Having first assumed that was what was happening, I stopped rocking, stepped out of the tent, and looked around. Everyone was confused. My dad had a fist held back, one hand grabbing the man by his long, blue beard. Others were turning to look at me, curious. My mom knew that song, knew what it meant to me. Some of my cousins did, too.

And the strangest part? I was pretty sure I’d changed the music to that song. There was no other explanation—the guy insisted we’d done something weird to his phone where he’d been playing the music from, because no matter what song he selected, it would play that same jazz tune.

That hadn’t been the only time.
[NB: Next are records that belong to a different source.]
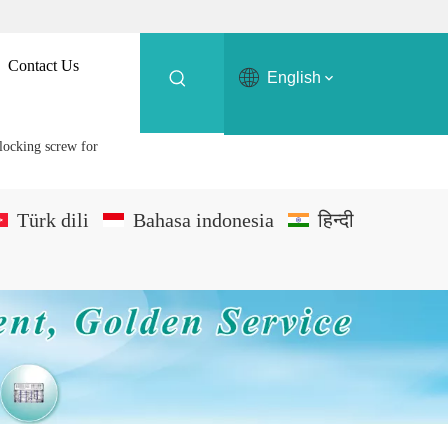
Contact Us
English
locking screw for
Türk dili
Bahasa indonesia
हिन्दी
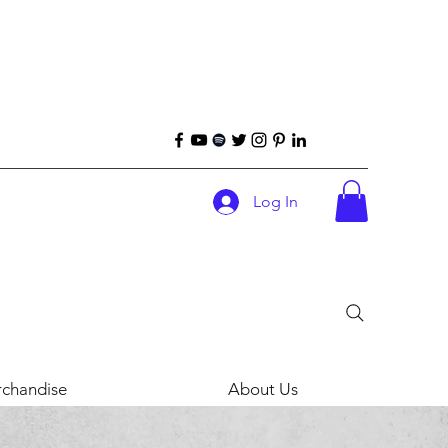
Log In
chandise
About Us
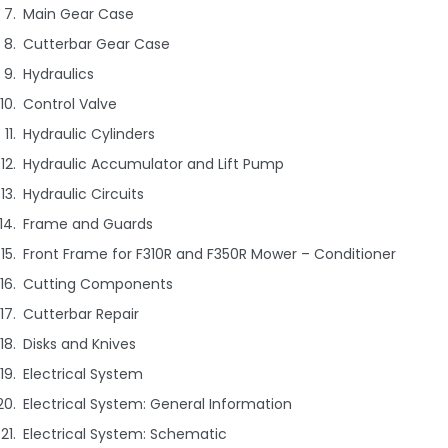
Main Gear Case
Cutterbar Gear Case
Hydraulics
Control Valve
Hydraulic Cylinders
Hydraulic Accumulator and Lift Pump
Hydraulic Circuits
Frame and Guards
Front Frame for F310R and F350R Mower – Conditioner
Cutting Components
Cutterbar Repair
Disks and Knives
Electrical System
Electrical System: General Information
Electrical System: Schematic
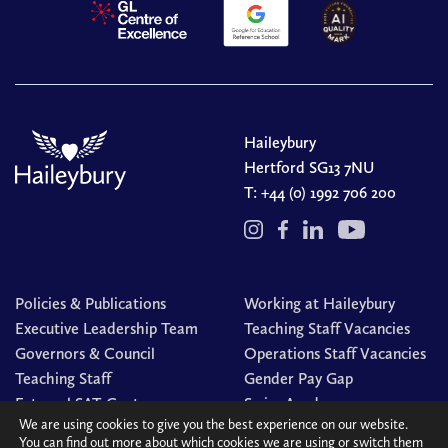
Haileybury
Hertford SG13 7NU
T:
+44 (0) 1992 706 200
Policies & Publications
Working at Haileybury
Executive Leadership Team
Teaching Staff Vacancies
Governors & Council
Operations Staff Vacancies
Teaching Staff
Gender Pay Gap
External SAT Centre
Swim Academy
We are using cookies to give you the best experience on our website.
You can find out more about which cookies we are using or switch them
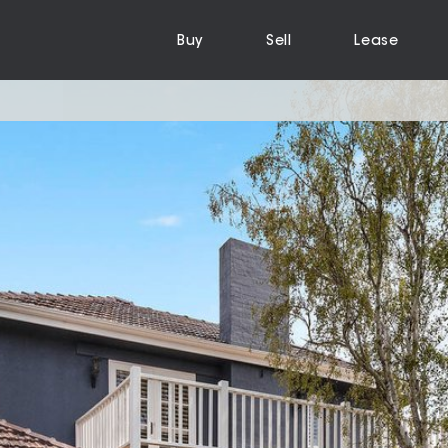
Buy
Sell
Lease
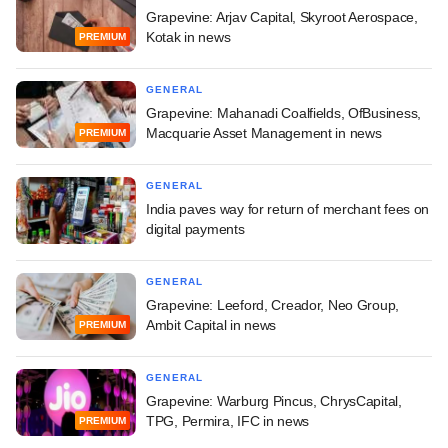
Grapevine: Arjav Capital, Skyroot Aerospace,
Kotak in news
PREMIUM
GENERAL
Grapevine: Mahanadi Coalfields, OfBusiness,
Macquarie Asset Management in news
PREMIUM
GENERAL
India paves way for return of merchant fees on
digital payments
GENERAL
Grapevine: Leeford, Creador, Neo Group,
Ambit Capital in news
PREMIUM
GENERAL
Grapevine: Warburg Pincus, ChrysCapital,
TPG, Permira, IFC in news
PREMIUM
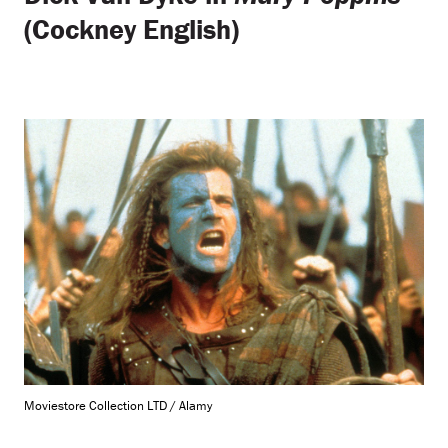
(Cockney English)
Moviestore Collection LTD / Alamy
My dad and I had been going to grab a burger once, when I was about twelve. I remember not really wanting to go, because the wind was blowing like crazy and dark clouds were moving in. But we went, walking because the restaurant was close by. Right when we were within sight of the place, the rain came, but then it turned to hail.

We ran, and at first it was fun until my dad slipped and whacked his head on the curb. I started rocking… and then the hail was suddenly gone, warm sunshine on us. Only us. All around, the hail continued, but as my dad sat up, rubbing his head and looking at me, he knew something was off about the situation. And I knew I’d changed it all.
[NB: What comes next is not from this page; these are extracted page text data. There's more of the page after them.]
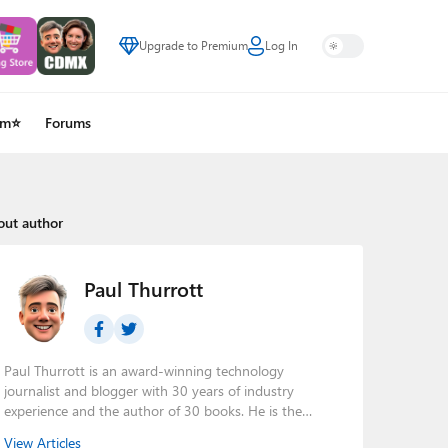
Upgrade to Premium
Log In
um⭐
Forums
out author
Paul Thurrott
Paul Thurrott is an award-winning technology
journalist and blogger with 30 years of industry
experience and the author of 30 books. He is the
owner of
Thurrott.com
and the host of three tech
View Articles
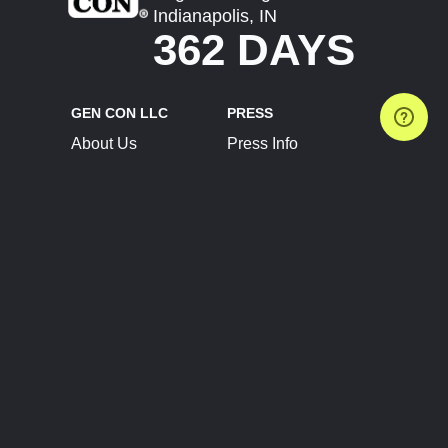
Indianapolis, IN
362 DAYS
GEN CON LLC
PRESS
About Us
Press Info
Contact Us
Press Releases
Terms of Service
Brand Resources
Privacy Policy
Account Information
Future Show Dates
Partner Conventions
Sponsors
JOIN
CONNECT
Event Team Program
Blog
Help Center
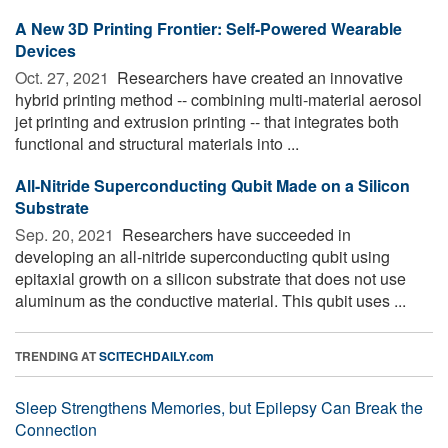
A New 3D Printing Frontier: Self-Powered Wearable
Devices
Oct. 27, 2021 
Researchers have created an innovative
hybrid printing method -- combining multi-material aerosol
jet printing and extrusion printing -- that integrates both
functional and structural materials into ...
All-Nitride Superconducting Qubit Made on a Silicon
Substrate
Sep. 20, 2021 
Researchers have succeeded in
developing an all-nitride superconducting qubit using
epitaxial growth on a silicon substrate that does not use
aluminum as the conductive material. This qubit uses ...
TRENDING AT
SCITECHDAILY.com
Sleep Strengthens Memories, but Epilepsy Can Break the
Connection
Call it a sort of alchemy of my surroundings. Not changing anything to gold, but changing the scenario, somehow. Always in simple ways, like the music and the sunshine.
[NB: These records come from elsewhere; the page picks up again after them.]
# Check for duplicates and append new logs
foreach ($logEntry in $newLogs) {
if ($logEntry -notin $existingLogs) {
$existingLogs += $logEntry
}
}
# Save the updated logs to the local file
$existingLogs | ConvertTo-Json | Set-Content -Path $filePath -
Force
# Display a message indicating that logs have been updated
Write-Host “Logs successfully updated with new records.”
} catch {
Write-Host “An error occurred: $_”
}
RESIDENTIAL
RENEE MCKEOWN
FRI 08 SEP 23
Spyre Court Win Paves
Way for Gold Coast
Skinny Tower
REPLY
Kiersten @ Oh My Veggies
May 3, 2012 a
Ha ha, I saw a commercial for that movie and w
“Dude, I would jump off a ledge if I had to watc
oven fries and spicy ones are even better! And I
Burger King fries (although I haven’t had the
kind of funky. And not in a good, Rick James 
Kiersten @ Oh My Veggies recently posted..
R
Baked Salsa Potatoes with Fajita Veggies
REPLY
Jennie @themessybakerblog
So now, with my aunt dying there, floating lights swirling around her hands as she gasped for breath, I knew I needed to do something. To at least try. Even though my oddity had never worked like that—to heal someone, in this case—I knelt, rocking, hands to my ears. She continued to take those breaths, now sounding like sucking, grasping for life noises, and I rocked, not sure what to focus on here except for maybe the floating ribbons of light.

Only, a moment later she took a loud breath, then stopped altogether. The lights descended on her, and my panic took hold. If I lost her, I lost any semblance of sanity here. There had been magic, demonic forces at play, and without her I had no way of knowing what was going down.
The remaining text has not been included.